The problem » Which lines of the records contain "Revenue"? Collect every one of them.

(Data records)

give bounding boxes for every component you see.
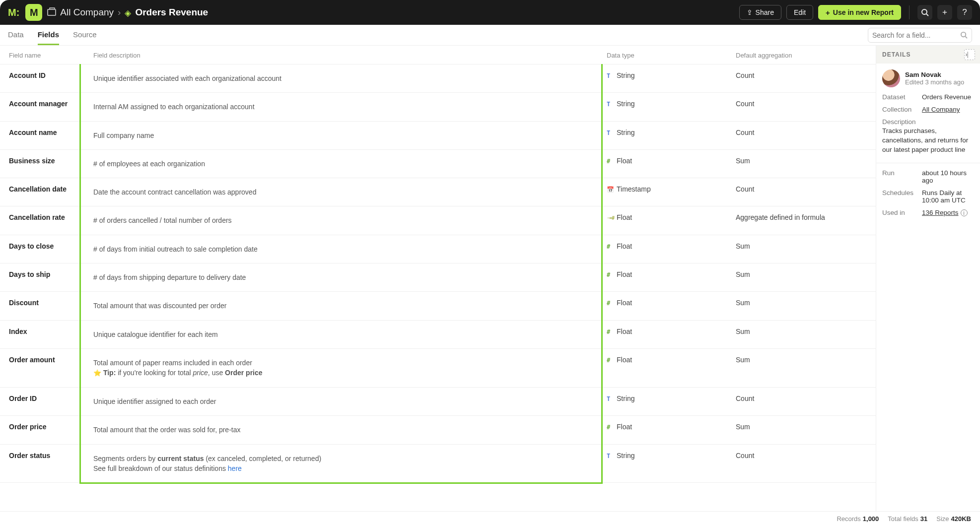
field-name: Account name <box>0 121 84 149</box>
table-row[interactable]: Order amountTotal amount of paper reams … <box>0 348 876 387</box>
svg-point-2 <box>961 32 966 37</box>
help-icon[interactable]: ? <box>957 5 972 20</box>
divider <box>909 5 910 19</box>
table-row[interactable]: Account IDUnique identifier associated w… <box>0 65 876 93</box>
field-description: Full company name <box>84 121 598 149</box>
field-type: #Float <box>598 235 727 263</box>
tab-source[interactable]: Source <box>73 25 97 45</box>
field-description: Total amount that was discounted per ord… <box>84 292 598 320</box>
sub-bar: Data Fields Source <box>0 25 980 46</box>
type-icon: T <box>607 395 614 402</box>
search-icon[interactable] <box>917 5 932 20</box>
plus-icon: + <box>826 8 830 17</box>
type-icon: 📅 <box>607 186 614 193</box>
col-field-desc[interactable]: Field description <box>84 46 598 65</box>
field-search-input[interactable] <box>872 31 960 39</box>
footer-size-val: 420KB <box>951 515 971 523</box>
field-description: Unique identifier assigned to each order <box>84 388 598 416</box>
field-type: TString <box>598 388 727 416</box>
table-row[interactable]: Account nameFull company nameTStringCoun… <box>0 121 876 149</box>
field-name: Order ID <box>0 388 84 416</box>
field-name: Order price <box>0 416 84 444</box>
details-used-link[interactable]: 136 Reportsi <box>922 209 974 216</box>
details-header-label: DETAILS <box>882 51 910 58</box>
details-collection-key: Collection <box>882 106 922 113</box>
footer-records-val: 1,000 <box>863 515 879 523</box>
field-name: Days to ship <box>0 263 84 292</box>
chevron-right-icon: › <box>118 7 121 18</box>
table-row[interactable]: Order statusSegments orders by current s… <box>0 444 876 483</box>
field-aggregation: Sum <box>727 235 876 263</box>
type-icon: T <box>607 130 614 136</box>
breadcrumb-collection[interactable]: All Company <box>60 7 114 18</box>
field-aggregation: Count <box>727 65 876 93</box>
field-description: # of days from shipping departure to del… <box>84 263 598 292</box>
table-row[interactable]: Order IDUnique identifier assigned to ea… <box>0 388 876 416</box>
field-search[interactable] <box>868 28 972 43</box>
table-header-row: Field name Field description Data type D… <box>0 46 876 65</box>
table-row[interactable]: Cancellation dateDate the account contra… <box>0 178 876 206</box>
table-row[interactable]: IndexUnique catalogue identifier for eac… <box>0 320 876 348</box>
collection-icon <box>47 9 56 16</box>
field-name: Cancellation rate <box>0 206 84 235</box>
brand-logo[interactable]: M <box>25 4 42 21</box>
details-header: DETAILS ›⎸ <box>876 46 980 64</box>
col-data-type[interactable]: Data type <box>598 46 727 65</box>
avatar <box>882 69 900 87</box>
edit-button[interactable]: Edit <box>786 5 813 20</box>
field-description: # of days from initial outreach to sale … <box>84 235 598 263</box>
topbar: M: M All Company › ◈ Orders Revenue ⇪ Sh… <box>0 0 980 25</box>
table-row[interactable]: Order priceTotal amount that the order w… <box>0 416 876 444</box>
details-body: Sam Novak Edited 3 months ago DatasetOrd… <box>876 64 980 221</box>
details-collection-link[interactable]: All Company <box>922 106 974 113</box>
table-row[interactable]: Account managerInternal AM assigned to e… <box>0 93 876 121</box>
table-row[interactable]: Cancellation rate# of orders cancelled /… <box>0 206 876 235</box>
field-aggregation: Count <box>727 444 876 483</box>
footer-records-key: Records <box>837 515 860 523</box>
tab-data[interactable]: Data <box>8 25 24 45</box>
field-aggregation: Count <box>727 178 876 206</box>
edit-button-label: Edit <box>794 8 806 16</box>
field-description: Date the account contract cancellation w… <box>84 178 598 206</box>
add-icon[interactable]: + <box>937 5 952 20</box>
field-type: #Float <box>598 263 727 292</box>
details-user-sub: Edited 3 months ago <box>905 78 964 86</box>
breadcrumb-dataset[interactable]: Orders Revenue <box>135 7 208 18</box>
field-name: Cancellation date <box>0 178 84 206</box>
col-default-agg[interactable]: Default aggregation <box>727 46 876 65</box>
tab-fields[interactable]: Fields <box>38 25 59 45</box>
table-row[interactable]: Days to close# of days from initial outr… <box>0 235 876 263</box>
details-panel: DETAILS ›⎸ Sam Novak Edited 3 months ago… <box>876 46 980 511</box>
collapse-panel-icon[interactable]: ›⎸ <box>964 49 975 60</box>
use-in-report-button[interactable]: + Use in new Report <box>818 5 901 20</box>
table-row[interactable]: Business size# of employees at each orga… <box>0 149 876 178</box>
svg-point-0 <box>922 9 927 14</box>
field-name: Index <box>0 320 84 348</box>
field-description: Unique catalogue identifier for each ite… <box>84 320 598 348</box>
field-type: #Float <box>598 348 727 387</box>
field-aggregation: Sum <box>727 416 876 444</box>
tabs: Data Fields Source <box>8 25 97 45</box>
share-icon: ⇪ <box>747 8 753 16</box>
field-description: Total amount that the order was sold for… <box>84 416 598 444</box>
share-button[interactable]: ⇪ Share <box>739 5 781 20</box>
type-icon: ·=# <box>607 215 614 221</box>
field-type: ·=#Float <box>598 206 727 235</box>
info-icon[interactable]: i <box>961 209 968 216</box>
field-type: TString <box>598 121 727 149</box>
table-row[interactable]: Days to ship# of days from shipping depa… <box>0 263 876 292</box>
col-field-name[interactable]: Field name <box>0 46 84 65</box>
field-description: Internal AM assigned to each organizatio… <box>84 93 598 121</box>
details-dataset-val: Orders Revenue <box>922 93 974 101</box>
field-aggregation: Sum <box>727 263 876 292</box>
field-type: #Float <box>598 320 727 348</box>
type-icon: T <box>607 72 614 79</box>
type-icon: # <box>607 158 614 165</box>
table-row[interactable]: DiscountTotal amount that was discounted… <box>0 292 876 320</box>
field-name: Days to close <box>0 235 84 263</box>
type-icon: # <box>607 329 614 335</box>
type-icon: T <box>607 453 614 460</box>
details-desc-key: Description <box>882 118 974 126</box>
status-bar: Records1,000 Total fields31 Size420KB <box>0 511 980 526</box>
field-type: TString <box>598 93 727 121</box>
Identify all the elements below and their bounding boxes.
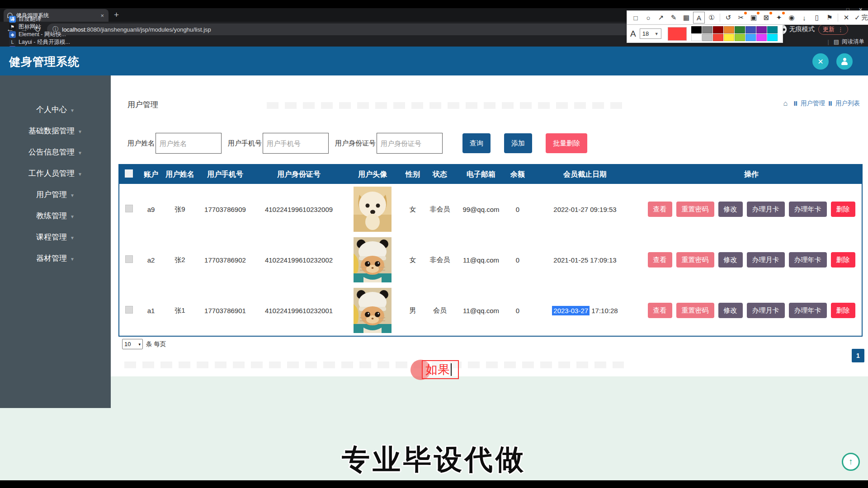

Written solution »
topbar: M: M All Company › ◈ Orders Revenue ⇪ Sh… <box>0 0 980 25</box>
breadcrumb-dataset[interactable]: Orders Revenue <box>135 7 208 18</box>
details-dataset-val: Orders Revenue <box>922 93 974 101</box>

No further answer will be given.